A couple of weeks ago, I made the trite observation that the French cityscape of burned out cars and smashed shop windows would make an impressive steeplechase for the riders of hobbyhorses of all colours.
Here’s a new horse in the race: an interesting riposte to the peddlers of the “European Intifada” theory, for all you libertarians. Reason editor, Orange Méchanique, reckons that Burgess’s A Clockwork Orange provides the template for the French riots:
What makes Alex an engaging narrator, though, is not just his linguistic invention or the mordant wit of his observations, but that he harbors no illusions about the world he lives in—an overwhelmed, politically calcified welfare state where teenagers menace the streets when they’re not being shuffled between public schools and juvenile detention centers. From page one, Alex recognizes a central fact about the state that provides his food, shelter, schooling, and jail time: The people in charge don’t give a crap whether he lives or dies. They don’t even care, really, whether he commits crimes. They just want to make sure he doesn’t cause them trouble.
Of course, the state has to be seen taking care of business, and Alex regularly bumps up against authority figures whom he views with wry bemusement. He is officially in the charge of a probation officer (or, in one of the book’s brilliantly anodyne euphemisms, “Post-Corrective Adviser”) named Mr. P.R. Deltoid—”an overworked veck with hundreds on his books.” In an unnecessary gloss, the film makes it clear that Mr. Deltoid is sexually interested in Alex, but the character functions better as merely a self-interested, self-pitying public servant. As he puts it:
“Just watch it, that’s all, yes. We know more than you think, little Alex.” Then he said, in a goloss of great suffering, but still rocking away: “What gets into you all? We study the problem and we’ve been studying it for damn well near a century, yes, but we get no farther with our studies. You’ve got a good home here, good loving parents, you’ve got not too bad a brain. Is it some devil that crawls into you?”
You could hear echoes of that despair in recent weeks, as liberals expressed surprise at the burning of public schools and civic centers. After all, why would these crazy kids destroy the very bounty that the state has provided for them? Burgess’ supreme insight was that, despite the popularity of the phrase “grinding poverty,” poverty in a modern state is almost never grinding. One of my first reactions, when watching the Kubrick movie in high school, was to envy Alex the vast amount of leisure time his truant lifestyle seemed to afford him. What drives the rioters in France may be Islam, it may be a lack of opportunity, or the disrespect of the wider culture, or alienation from the keepers of “Gallic pride” (whatever that is). It’s probably some combination of all those things, and a few others. The one thing that definitely isn’t driving any of the rioters is an empty stomach.
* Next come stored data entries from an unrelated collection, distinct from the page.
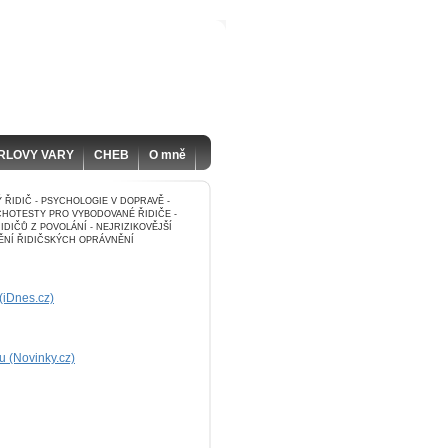
RLOVY VARY
CHEB
O mně
 ŘIDIČ - PSYCHOLOGIE V DOPRAVĚ -
YCHOTESTY PRO VYBODOVANÉ ŘIDIČE -
DIČŮ Z POVOLÁNÍ - NEJRIZIKOVĚJŠÍ
NĚNÍ ŘIDIČSKÝCH OPRÁVNĚNÍ
 (iDnes.cz)
su (Novinky.cz)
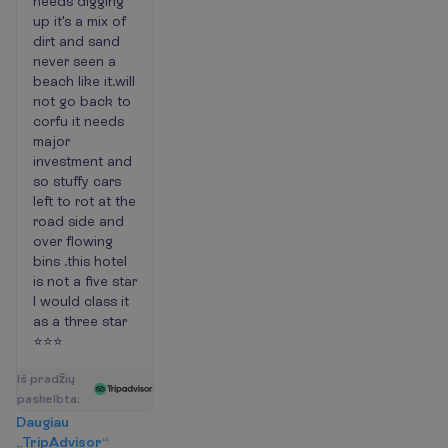
needs digging
up it's a mix of
dirt and sand
never seen a
beach like it.will
not go back to
corfu it needs
major
investment and
so stuffy cars
left to rot at the
road side and
over flowing
bins .this hotel
is not a five star
I would class it
as a three star
⭐⭐⭐
I
š
p
r
a
d
ž
i
ų
p
a
s
k
e
l
b
t
a
:
D
a
u
g
i
a
u
„
T
r
i
p
A
d
v
i
s
o
r
“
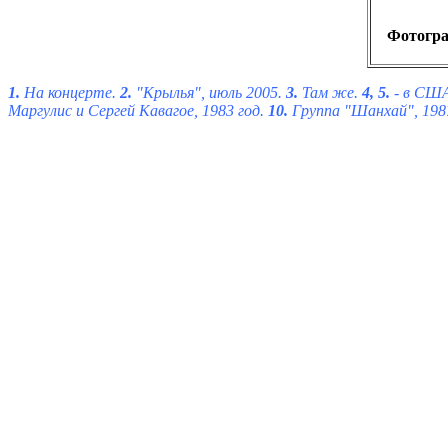
Фотогра
1.
На концерте.
2.
"Крылья", июль 2005.
3.
Там же.
4, 5.
- в СШ
Маргулис и Сергей Кавагое, 1983 год.
10.
Группа "Шанхай", 1987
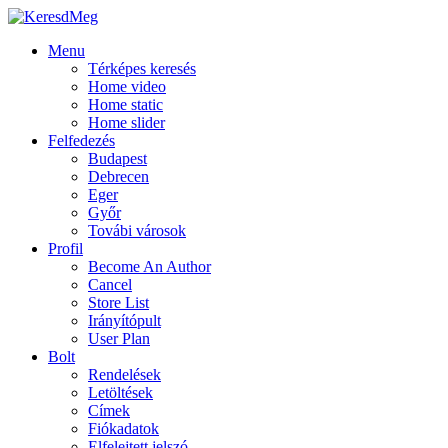
Menu
Térképes keresés
Home video
Home static
Home slider
Felfedezés
Budapest
Debrecen
Eger
Győr
Továbi városok
Profil
Become An Author
Cancel
Store List
Irányítópult
User Plan
Bolt
Rendelések
Letöltések
Címek
Fiókadatok
Elfelejtett jelszó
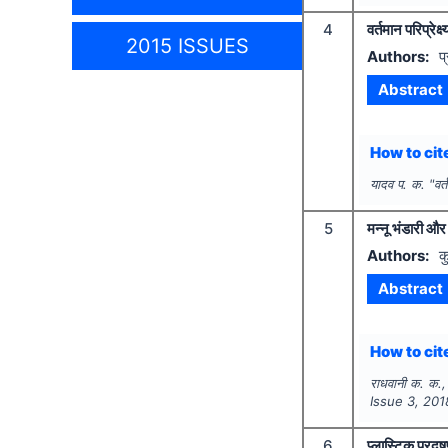
4
वर्तमान परिप्रेक्ष
2015 ISSUES
Authors:
प
Abstract
How to cite
यादव प. क.
"
वर्
5
मन्नू भंडारी और
Authors:
क
Abstract
How to cite
राधवानी क. क., 
Issue
3
,
201
6
प्लास्टिक प्रदू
The clash-of-civilizationists have one important point: The London bombers, the murderers of Theo van Gogh, and the banlieu rioters are all Muslims, and it’s vain to deny this connection. (Then again, it’s not clear that anybody is denying it: After about the fiftieth media story berating the media for ignoring the story, I’m starting to smell a rat.)
But there is an even clearer pattern of a welfare structure that sings the praises of the nation while discouraging recipients from feeling any connection to the nation—a one-size-fits-all style of governance that cultivates, if it doesn’t actually breed, anti-social behavior. The French government makes a particularly choice target for schadenfreude: With one hand it fails to make cité residents to feel like full citizens (by, for example, ensuring an Arabic-sounding name is not a barrier to a good job), and on the other it enforces fake national unity on pointless matters (by banning headscarves in public schools). But the pattern repeats itself everywhere the state provides for the basic needs of its outsider groups while standing in the way of their pursuit of happiness.